Data records »

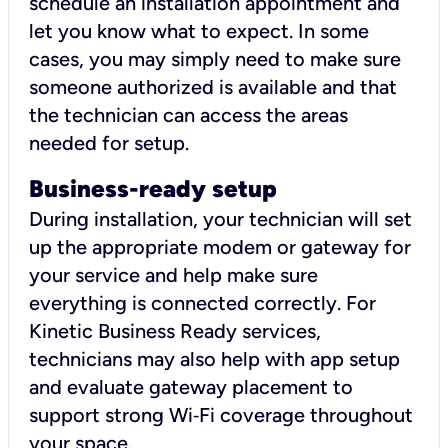
schedule an installation appointment and
let you know what to expect. In some
cases, you may simply need to make sure
someone authorized is available and that
the technician can access the areas
needed for setup.
Business-ready setup
During installation, your technician will set
up the appropriate modem or gateway for
your service and help make sure
everything is connected correctly. For
Kinetic Business Ready services,
technicians may also help with app setup
and evaluate gateway placement to
support strong Wi‑Fi coverage throughout
your space.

Work instruction » From the line that contains "During installation, your technician will set" to the last line of the material above, repeat every line exactly, keeping both the first and the last.

Answer to this exercise »
During installation, your technician will set
up the appropriate modem or gateway for
your service and help make sure
everything is connected correctly. For
Kinetic Business Ready services,
technicians may also help with app setup
and evaluate gateway placement to
support strong Wi‑Fi coverage throughout
your space.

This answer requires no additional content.